#### GOAL OF THE EXERCISE:
Beginning with the line that has "serves the Surrey, BC" in it, transcribe the listing exactly through its final line, and add nothing.
** Opening INFORMATION SHOWN block **
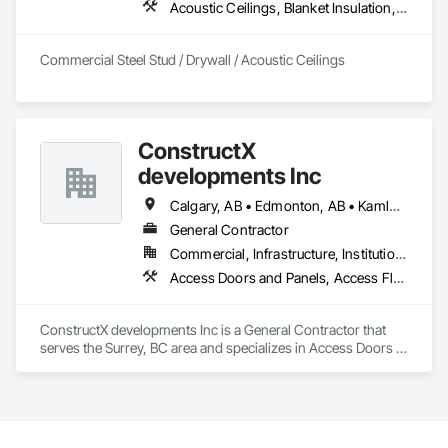
Acoustic Ceilings, Blanket Insulation, Board Fire Protection, Board Insulation, Ceilings, Gypsum Board, Metal Support Assemblies, Plaster and Gypsum Board, Plaster and Gypsum Board Assemblies, Smoke Seals, Specialty Ceilings, Steel Framed Entrances and Storefronts, Thermal Insulation, Vapor Retarders, Wall Finishes, Wall Panels, Wall Specialties
Commercial Steel Stud / Drywall / Acoustic Ceilings
ConstructX
developments Inc
Calgary, AB • Edmonton, AB • Kamloops, BC • Kelowna, BC • Surrey, BC • Vancouver, BC
General Contractor
Commercial, Infrastructure, Institutional, Residential
Access Doors and Panels, Access Flooring, Acoustic Ceilings, Acoustic Treatment, All Glass Entrances and Storefronts, Aluminum Framed Entrances and Storefronts, Aluminum Siding, Amusement Park Structures and Equipment, Balanced Door Entrances and Storefronts, Batten Seam Sheet Metal Wall Cladding, Blanket Insulation, Blown Insulation, Board Fire Protection, Board Insulation, Brick Tiling, Carpeting, Cast In Place Concrete, Cast In Place Concrete Retaining Walls, Cast Polymer Fabrications, Ceilings, Cement Plastering, Ceramic Tile Faced Panels, Ceramic Tiling, Chain Link Fences and Gates, Chemical Corrosion Resistant Masonry, Cleaning and Maintenance Of Existing Period Conditions, Cleaning Services, Closet Doors, Coastal Construction, Coiling Doors and Grilles, Commercial Equipment, Compartments and Cubicles, Composite Doors, Composite Fences and Gates, Composite Reinforcing, Composite Wall Panels, Composite Windows, Composition Siding, Concrete, Concrete Finishing, Concrete Paving, Concrete Tiling, Countertops, Curbs and Gutters, Curbs Gutters Sidewalks and Driveways, Dampproofing, Decking, Decorative Finishing, Decorative Metal Fences and Gates, Demolition, Driveways, Earthwork, Electrical, Electrical General, Landscaping, Shingles and Shakes, Steel Framed Entrances and Storefronts, Steel Siding, Stone Countertops, Stone Retaining Walls, Stone Tiling, Structural Sealant Glazed Curtain Walls, Structural Steel, Structural Steel Framing Erection, Structural Steel Framing Fabrication, Structure Demolition, Textured Ceilings, Tile, Towers, Treated Wood Foundations, Turf and Grasses, Unit Masonry Retaining Walls, Wall Carpeting, Wall Coverings, Wall Finishes, Wall Panels, Wall Specialties, Wall Vents, Wardrobe and Closet Specialties, Window Treatments, Windows, Wood Countertops, Wood Doors and Frames, Wood Fences and Gates, Wood Flooring, Wood Framing, Wood Paneling, Wood Screens and Shutters, Wood Shake Siding, Wood Shingle Siding, Wood Siding, Wood Stairs and Railings, Wood Trim, Wood Wall Panels, Wood Windows
ConstructX developments Inc is a General Contractor that 
serves the Surrey, BC area and specializes in Access Doors 
and Panels, Access Flooring, Acoustic Ceilings, Acoustic 
Treatment, All Glass Entrances and Storefronts, Aluminum 
Framed Entrances and Storefronts, Aluminum Siding, 
Amusement Park Structures and Equipment, Balanced Door 
Entrances and Storefronts, Batten Seam Sheet Metal Wall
** Closing INFORMATION SHOWN block **
#### RESPONSE BOX:
serves the Surrey, BC area and specializes in Access Doors 
and Panels, Access Flooring, Acoustic Ceilings, Acoustic 
Treatment, All Glass Entrances and Storefronts, Aluminum 
Framed Entrances and Storefronts, Aluminum Siding, 
Amusement Park Structures and Equipment, Balanced Door 
Entrances and Storefronts, Batten Seam Sheet Metal Wall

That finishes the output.